# Ribs in the wind



## Cliff H. (Apr 3, 2007)

If my WSM is going ot roll away then this will be the day it happens.  I have a nice little gust outside but ribs are on anyhoo.

Thanks for getting my order to me so timely Larry.

Two with WRO and one with Home BBQ.


----------



## Smokey_Joe (Apr 3, 2007)

Loo [smilie=a_holyshit.gif] ooking good!...keep us posted!


----------



## Cliff H. (Apr 3, 2007)

This is my first run with all lump.  When the temp hit 200 I shut the vents down to 1/2.  As the temps approched 260 in the dome I shut the vents down to 1/8 assuming the temps would stabalize at 250-260 in the dome.  

The temps feel 20 deg very quickly.  Is it normal for lump to respond to minor adjustmets like that.

I am not complaining.  If anything I am glad that temps responded so rapidly.  I had to open the vents back up to 1/4 and slowly build back to 255 where it is now.


----------



## Diva Q (Apr 3, 2007)

I find that lump is usually pretty responsive. Most times mine chuggs along at 245 with the bottom front two vents 1/4 open the top wide open and the back vent completely closed.


----------



## Cliff H. (Apr 3, 2007)

My next mod may be some way to adjust the vents without standing on your head.


----------



## Cliff H. (Apr 3, 2007)

I like the way Kingsford holds temps but once the temps get out of control there is no turning back.  For me it is very hard to get the temps back down.  Lump is much better in that respect.


----------



## Diva Q (Apr 3, 2007)

Cliff H. said:
			
		

> My next mod may be some way to adjust the vents without standing on your head.



LOL I singed my hair one day trying to see how open the vents were. Got a wee bit too close for comfort. 

I have gotten much better since then. 

A few people I know have marked the vents with heat resistant paint to make it easier to see. 

I find after a while you just get used to it.


----------



## LarryWolfe (Apr 3, 2007)

Cliff, I use the tip of my finger to feel the hole since I can't really get all the way down to see how open the vents are.  You get a feel for how much they should be open after awhile.


----------



## Cliff H. (Apr 3, 2007)

I use my finger tips also Larry, that is why I have no fingerprints on my left forefinger.


----------



## Puff1 (Apr 3, 2007)

After seeing Larry do that at SOTB I don't even look at the vent.
I just use my finger. (and yes.........it hurts sometimes  )

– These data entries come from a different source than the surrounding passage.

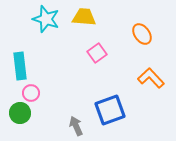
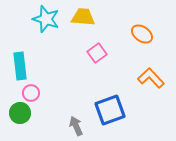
yellow trapezoid: moved 1 px left
orange ellipse: rotated 20 degrees counterclockwise
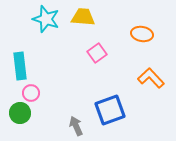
orange ellipse: rotated 25 degrees counterclockwise
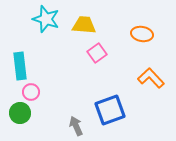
yellow trapezoid: moved 1 px right, 8 px down
pink circle: moved 1 px up
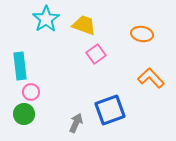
cyan star: rotated 20 degrees clockwise
yellow trapezoid: rotated 15 degrees clockwise
pink square: moved 1 px left, 1 px down
green circle: moved 4 px right, 1 px down
gray arrow: moved 3 px up; rotated 48 degrees clockwise
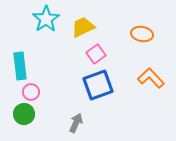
yellow trapezoid: moved 1 px left, 2 px down; rotated 45 degrees counterclockwise
blue square: moved 12 px left, 25 px up
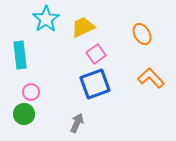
orange ellipse: rotated 50 degrees clockwise
cyan rectangle: moved 11 px up
blue square: moved 3 px left, 1 px up
gray arrow: moved 1 px right
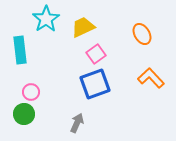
cyan rectangle: moved 5 px up
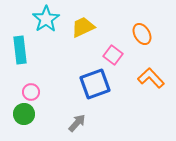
pink square: moved 17 px right, 1 px down; rotated 18 degrees counterclockwise
gray arrow: rotated 18 degrees clockwise
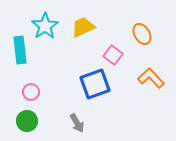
cyan star: moved 1 px left, 7 px down
green circle: moved 3 px right, 7 px down
gray arrow: rotated 108 degrees clockwise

Batten down the hatches Cliff! Good luck with the lumpski


----------



## Unity (Apr 3, 2007)

If only, as I do my duck-walk around the cooker, I could remember which way opens and which way closes the vents -- from one vent to the next.  :roll:   

--John  8)


----------



## wittdog (Apr 3, 2007)

Lump tends to respond to the wind and the open cooker quicker than bricks IMHO...


----------



## Cliff H. (Apr 3, 2007)

It took me about 5 min to foil the ribs.  The lid was off that long.  I saw the flames kick up from under the pan I knew this would be the test.  I put the lid back on and the temps went up to 280.

I already had the vents closed so I closed the top to 3/4 since everything was in foil.  In a few min the temps went back down to 260. 

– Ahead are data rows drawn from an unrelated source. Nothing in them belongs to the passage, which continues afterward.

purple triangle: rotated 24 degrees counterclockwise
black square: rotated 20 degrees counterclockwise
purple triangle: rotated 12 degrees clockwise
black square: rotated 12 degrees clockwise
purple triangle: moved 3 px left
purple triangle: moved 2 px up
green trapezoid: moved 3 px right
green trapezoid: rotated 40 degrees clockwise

I like the control I have with lump.  It responds very well.


----------



## Cliff H. (Apr 3, 2007)

The weather turned on me quick.    I had to put up my trusty windbreak whilst the tornado warning siren was blowing.





I am stuffed.


----------



## SteerCrazy (Apr 3, 2007)

looks great Cliff, I know how you feel with the wind! It's been windy like no other up here. Great kite flyin weather!!


----------



## Unity (Apr 3, 2007)

Cliff H. said:
			
		

> The weather turned on me quick.    I had to put up my trusty windbreak whilst the tornado warning siren was blowing.


Great dedication, Cliff.   

--John  8) 
(Great lookin' ribs, too. Now I'm really hungry. 
	

	
	
		
		

		
			





 )


----------



## Diva Q (Apr 4, 2007)

They look great well done.

Now all you need to build is this:

http://www.virtualweberbullet.com/coldtemp.html


----------



## ScottyDaQ (Apr 4, 2007)

Good work Cliff!


----------



## LarryWolfe (Apr 4, 2007)

Cliff H. said:
			
		

> I use my finger tips also Larry, that is why I have no fingerprints on my left forefinger.

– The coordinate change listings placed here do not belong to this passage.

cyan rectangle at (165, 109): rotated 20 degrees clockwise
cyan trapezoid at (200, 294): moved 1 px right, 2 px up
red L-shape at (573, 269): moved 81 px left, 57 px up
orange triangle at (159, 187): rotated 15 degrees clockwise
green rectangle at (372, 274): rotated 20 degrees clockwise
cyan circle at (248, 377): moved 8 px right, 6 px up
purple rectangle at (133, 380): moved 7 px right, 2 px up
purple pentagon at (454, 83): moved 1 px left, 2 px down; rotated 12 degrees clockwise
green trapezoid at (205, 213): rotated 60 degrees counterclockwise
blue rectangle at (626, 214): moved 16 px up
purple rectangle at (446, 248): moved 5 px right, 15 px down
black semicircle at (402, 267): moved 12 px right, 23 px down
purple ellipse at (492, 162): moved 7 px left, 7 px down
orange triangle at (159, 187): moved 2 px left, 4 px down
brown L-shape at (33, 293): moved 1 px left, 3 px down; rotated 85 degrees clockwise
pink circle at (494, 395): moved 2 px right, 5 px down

We'll both make good thieves one day then!!!  No fingerprints so we can't get caught!!!



			
				Unity said:
			
		

> If only, as I do my duck-walk around the cooker, I could remember which way opens and which way closes the vents -- from one vent to the next.  :roll:
> 
> --John  8)



John,
     Just remember, turn to the left opens, turn to the right closes.


Cliff, awesome looking ribs!!!!!


----------



## Captain Morgan (Apr 4, 2007)

good memory aid here...clockwise closed


----------



## wittdog (Apr 4, 2007)

Great looking bones Cliff


----------



## Greg Rempe (Apr 4, 2007)

What rub did you like better...


----------



## Cliff H. (Apr 4, 2007)

Greg Rempe said:
			
		

> What rub did you like better...



I would buy either one again.


----------



## Puff1 (Apr 4, 2007)

Nice lookin' bones Cliff


----------



## john a (Apr 4, 2007)

Good job Cliff, obviously worth the effort; good looking ribs. Gotta love em.


----------



## Nick Prochilo (Apr 4, 2007)

Nice looking ribs Cliff!


----------



## 007bond-jb (Apr 5, 2007)

I loves ribs too, good job


----------